> [Dataset]
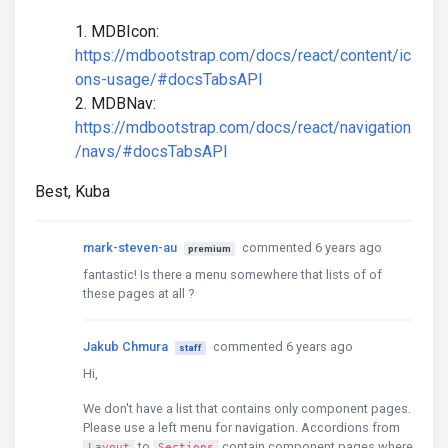
MDBIcon:
https://mdbootstrap.com/docs/react/content/ic
ons-usage/#docsTabsAPI
MDBNav:
https://mdbootstrap.com/docs/react/navigation
/navs/#docsTabsAPI
Best, Kuba
mark-steven-au
commented 6 years ago
premium
fantastic! Is there a menu somewhere that lists of of
these pages at all ?
Jakub Chmura
commented 6 years ago
staff
Hi,
We don't have a list that contains only component pages.
Please use a left menu for navigation. Accordions from
to
contain component pages where
Layout
Sections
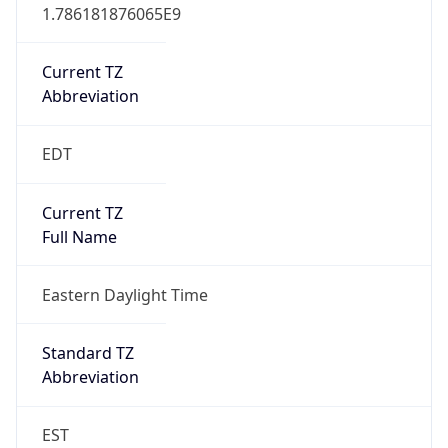
1.786181876065E9
Current TZ
Abbreviation
EDT
Current TZ
Full Name
Eastern Daylight Time
Standard TZ
Abbreviation
EST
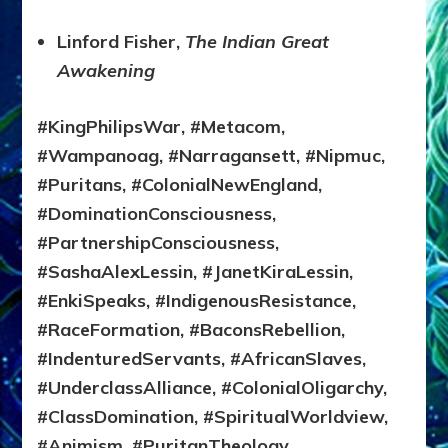
Linford Fisher,
The Indian Great
Awakening
#KingPhilipsWar, #Metacom,
#Wampanoag, #Narragansett, #Nipmuc,
#Puritans, #ColonialNewEngland,
#DominationConsciousness,
#PartnershipConsciousness,
#SashaAlexLessin, #JanetKiraLessin,
#EnkiSpeaks, #IndigenousResistance,
#RaceFormation, #BaconsRebellion,
#IndenturedServants, #AfricanSlaves,
#UnderclassAlliance, #ColonialOligarchy,
#ClassDomination, #SpiritualWorldview,
#Animism, #PuritanTheology,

> [Exercise directions] Produce an exact copy of the records above, leaving out the pictures.

> [Solution for this task]
MDBIcon:
https://mdbootstrap.com/docs/react/content/ic
ons-usage/#docsTabsAPI
MDBNav:
https://mdbootstrap.com/docs/react/navigation
/navs/#docsTabsAPI
Best, Kuba
mark-steven-au
commented 6 years ago
premium
fantastic! Is there a menu somewhere that lists of of
these pages at all ?
Jakub Chmura
commented 6 years ago
staff
Hi,
We don't have a list that contains only component pages.
Please use a left menu for navigation. Accordions from
to
contain component pages where
Layout
Sections
1.786181876065E9
Current TZ
Abbreviation
EDT
Current TZ
Full Name
Eastern Daylight Time
Standard TZ
Abbreviation
EST
Linford Fisher,
The Indian Great
Awakening
#KingPhilipsWar, #Metacom,
#Wampanoag, #Narragansett, #Nipmuc,
#Puritans, #ColonialNewEngland,
#DominationConsciousness,
#PartnershipConsciousness,
#SashaAlexLessin, #JanetKiraLessin,
#EnkiSpeaks, #IndigenousResistance,
#RaceFormation, #BaconsRebellion,
#IndenturedServants, #AfricanSlaves,
#UnderclassAlliance, #ColonialOligarchy,
#ClassDomination, #SpiritualWorldview,
#Animism, #PuritanTheology,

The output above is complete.